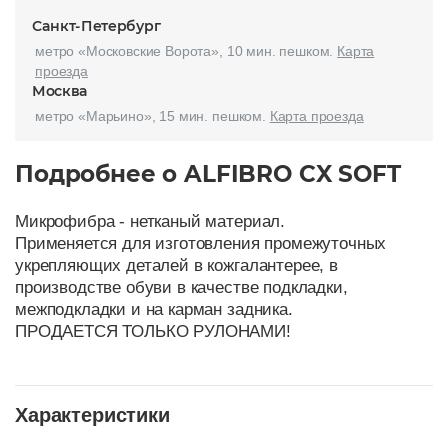
Санкт-Петербург
метро «Московские Ворота», 10 мин. пешком.
Карта
проезда
Москва
метро «Марьино», 15 мин. пешком.
Карта проезда
Подробнее о ALFIBRO CX SOFT
Микрофибра - нетканый материал.
Применяется для изготовления промежуточных
укрепляющих деталей в кожгалантерее, в
производстве обуви в качестве подкладки,
межподкладки и на карман задника.
ПРОДАЕТСЯ ТОЛЬКО РУЛОНАМИ!
Характеристики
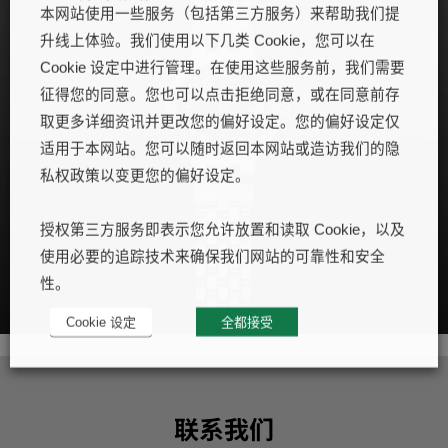
本网站使用一些服务（包括第三方服务）来帮助我们提
升线上体验。我们使用以下几类 Cookie，您可以在
Cookie 设定中进行管理。在使用这些服务前，我们需要
征得您的同意。您也可以点击拒绝同意，或在同意前存
取更多详细资讯并更改您的偏好设定。您的偏好设定仅
适用于本网站。您可以随时返回本网站或造访我们的隐
私权政策以变更您的偏好设定。
授权第三方服务即表示您允许放置和读取 Cookie，以及
使用必要的追踪技术来确保我们网站的可靠性和安全
性。
Cookie 设定
全都接受
联系我们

*THE TASK*.
Go through the data above and find the lines with the word "пешком". Copy each of those lines.

*WRITTEN RESPONSE*.
метро «Московские Ворота», 10 мин. пешком.
метро «Марьино», 15 мин. пешком.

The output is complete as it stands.